Research

Savalera Lab Overview

Mission, goals, and roadmap for the Savalera Lab research track.

Introduction

Savalera is an independent consultancy with a background in business transformation and systems delivery.

In 2025, we launched the Savalera Lab to integrate AI into our core business and deepen our focus on applied language model research. We study how language models and agents behave, perform, and evolve in real-world and simulated contexts, and use that knowledge to inform both research and implementation.

Why agents?

We see agents as a pragmatic path toward practical applications of AI. While core language model capabilities have advanced significantly, it is the structure and behavior of agents, how they make decisions, interact over time, and respond to feedback, that will shape how AI is used in daily work.

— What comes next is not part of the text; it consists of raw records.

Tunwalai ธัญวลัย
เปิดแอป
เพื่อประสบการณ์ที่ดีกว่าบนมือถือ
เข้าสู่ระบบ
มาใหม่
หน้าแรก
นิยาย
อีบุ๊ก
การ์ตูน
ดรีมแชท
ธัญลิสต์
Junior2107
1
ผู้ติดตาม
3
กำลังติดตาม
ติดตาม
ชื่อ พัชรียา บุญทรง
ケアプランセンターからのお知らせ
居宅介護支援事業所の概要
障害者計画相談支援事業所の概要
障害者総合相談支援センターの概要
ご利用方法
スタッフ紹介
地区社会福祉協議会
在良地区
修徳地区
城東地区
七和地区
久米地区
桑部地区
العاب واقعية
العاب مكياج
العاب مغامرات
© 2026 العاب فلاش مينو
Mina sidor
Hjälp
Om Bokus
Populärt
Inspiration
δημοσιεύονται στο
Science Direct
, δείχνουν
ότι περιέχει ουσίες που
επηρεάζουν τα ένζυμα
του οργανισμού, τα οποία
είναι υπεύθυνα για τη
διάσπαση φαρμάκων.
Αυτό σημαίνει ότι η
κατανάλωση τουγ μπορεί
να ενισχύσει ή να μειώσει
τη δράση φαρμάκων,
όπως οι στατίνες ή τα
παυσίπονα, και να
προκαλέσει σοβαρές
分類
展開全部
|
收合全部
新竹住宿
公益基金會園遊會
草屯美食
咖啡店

Agents are also the context where language models use tools, memory, roles, and collaborate. This creates new challenges: consistency, adaptation, coordination, and evaluation. Understanding these dynamics is essential if we want to apply AI safely and effectively across business, education, science, and the arts.

Lab goals

Our work focuses on both foundational understanding and practical outcomes. We research behavior and personality in language models, experiment with self-assessment and adaptation in agent workflows, and design architectures for structured multi-agent systems.

The lab's core activities include:

  • Developing a structured research framework for studying multi-agent interaction, personality emergence, and behavioral traits in language model-based agents.
  • Running experiments with conversational agents to observe how models change over time in response to prompts, roles, or interaction history.
  • Building evaluation methods and datasets that measure behavior beyond task performance, covering personality traits, stress response, and internal reasoning.
  • Developing reusable toolkits to support agent design, logging, and testing at scale.
  • Applying our findings in product and client delivery work where custom AI workflows are designed and implemented.

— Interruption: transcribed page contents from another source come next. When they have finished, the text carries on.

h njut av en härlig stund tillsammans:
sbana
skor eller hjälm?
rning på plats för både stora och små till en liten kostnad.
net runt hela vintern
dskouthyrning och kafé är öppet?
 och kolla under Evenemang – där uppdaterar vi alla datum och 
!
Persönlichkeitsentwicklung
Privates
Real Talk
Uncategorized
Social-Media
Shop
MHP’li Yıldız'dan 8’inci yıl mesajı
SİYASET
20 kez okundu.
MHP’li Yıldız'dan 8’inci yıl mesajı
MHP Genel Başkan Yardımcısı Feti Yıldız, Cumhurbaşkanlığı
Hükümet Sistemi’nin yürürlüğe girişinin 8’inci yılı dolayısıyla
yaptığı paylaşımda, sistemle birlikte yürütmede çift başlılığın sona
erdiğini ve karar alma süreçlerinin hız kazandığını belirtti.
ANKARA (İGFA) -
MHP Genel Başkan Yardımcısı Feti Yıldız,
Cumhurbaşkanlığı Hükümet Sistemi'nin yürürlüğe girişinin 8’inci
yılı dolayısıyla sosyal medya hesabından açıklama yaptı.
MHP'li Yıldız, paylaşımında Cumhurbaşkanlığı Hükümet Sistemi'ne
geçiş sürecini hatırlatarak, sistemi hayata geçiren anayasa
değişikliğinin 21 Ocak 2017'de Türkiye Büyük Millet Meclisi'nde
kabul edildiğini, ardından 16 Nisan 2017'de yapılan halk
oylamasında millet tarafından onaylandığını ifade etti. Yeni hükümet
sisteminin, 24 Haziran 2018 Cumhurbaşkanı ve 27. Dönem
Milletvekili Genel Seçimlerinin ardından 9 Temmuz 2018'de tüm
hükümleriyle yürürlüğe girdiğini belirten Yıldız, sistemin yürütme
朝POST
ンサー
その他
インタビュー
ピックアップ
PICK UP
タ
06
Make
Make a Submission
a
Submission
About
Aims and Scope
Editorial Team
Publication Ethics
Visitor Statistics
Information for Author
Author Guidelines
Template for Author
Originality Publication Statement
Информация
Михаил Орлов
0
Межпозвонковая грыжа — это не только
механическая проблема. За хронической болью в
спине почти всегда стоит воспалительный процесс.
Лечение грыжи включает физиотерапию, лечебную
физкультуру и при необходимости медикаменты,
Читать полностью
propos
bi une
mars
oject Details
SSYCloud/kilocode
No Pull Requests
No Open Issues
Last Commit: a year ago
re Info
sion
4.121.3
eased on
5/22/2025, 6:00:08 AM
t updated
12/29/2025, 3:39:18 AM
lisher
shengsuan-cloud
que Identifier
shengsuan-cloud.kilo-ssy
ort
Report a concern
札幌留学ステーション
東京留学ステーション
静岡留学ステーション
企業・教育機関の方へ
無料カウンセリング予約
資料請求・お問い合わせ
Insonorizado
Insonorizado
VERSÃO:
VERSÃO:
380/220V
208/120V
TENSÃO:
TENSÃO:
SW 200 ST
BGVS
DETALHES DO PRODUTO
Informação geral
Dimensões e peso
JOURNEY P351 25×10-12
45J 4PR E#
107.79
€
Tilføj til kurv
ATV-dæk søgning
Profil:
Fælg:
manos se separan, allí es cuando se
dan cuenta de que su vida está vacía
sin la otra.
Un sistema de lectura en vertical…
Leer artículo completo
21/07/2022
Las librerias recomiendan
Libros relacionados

We aim to contribute practical tools, share our results openly, and stay grounded in the day-to-day challenges of building AI systems that work reliably and make sense to real users.

Lab roadmap

Our 2025 launch roadmap is organized into four phases, each focusing on a core area of research and development.

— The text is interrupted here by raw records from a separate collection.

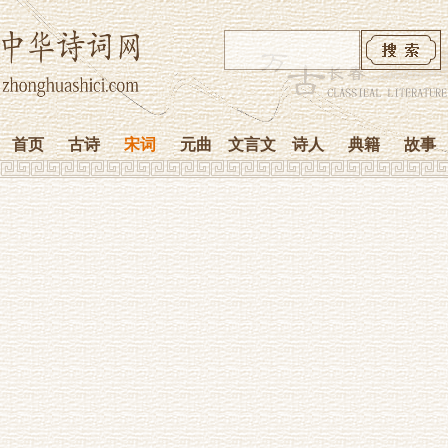
首页
古诗
宋词
元曲
文言文
诗人
典籍
故事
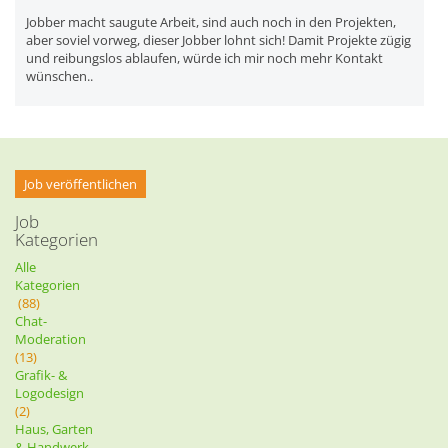
Jobber macht saugute Arbeit, sind auch noch in den Projekten,
aber soviel vorweg, dieser Jobber lohnt sich! Damit Projekte zügig
und reibungslos ablaufen, würde ich mir noch mehr Kontakt
wünschen..
Job veröffentlichen
Job
Kategorien
Alle
Kategorien
(88)
Chat-
Moderation
(13)
Grafik- &
Logodesign
(2)
Haus, Garten
& Handwerk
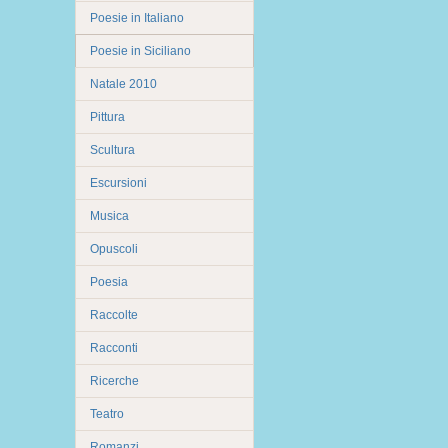
Poesie in Italiano
Poesie in Siciliano
Natale 2010
Pittura
Scultura
Escursioni
Musica
Opuscoli
Poesia
Raccolte
Racconti
Ricerche
Teatro
Romanzi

Phase 1: Foundation and soft launch

  • Timeline: Feb - May 2025
  • Expected results: Create the research plan, set up the lab's technical toolkit, and run simulated dialogues to evaluate the behavior of language models and LLM-based agents.

Phase 2: Expanding agent adaptation and evaluation

  • Timeline: May - July 2025
  • Expected results: Explore single-agent behavioral dynamics through simulated dialogues, focusing on psychological safety, toxicity detection, bias emergence, and intervention strategies.

Phase 3: Agents in teamwork, decision-making and multi-agent dynamics

  • Timeline: July - Oct 2025
  • Expected results: Investigate multi-agent dynamics by simulating collaboration, competition, leadership, and group decision-making in conversational environments.

Phase 4: Scalable methods and evaluation framework

  • Timeline: Oct - Dec 2025
  • Expected results: Formalize evaluation metrics and frameworks to support scalable, repeatable experiments across diverse agent architectures and behaviors.

Research foundations

  • Savalera Lab Manifesto outlines the motivation, values, and long-term vision behind the lab.
  • Research Plan details the current research focus on language model and agent behavior, adaptation, and evaluation.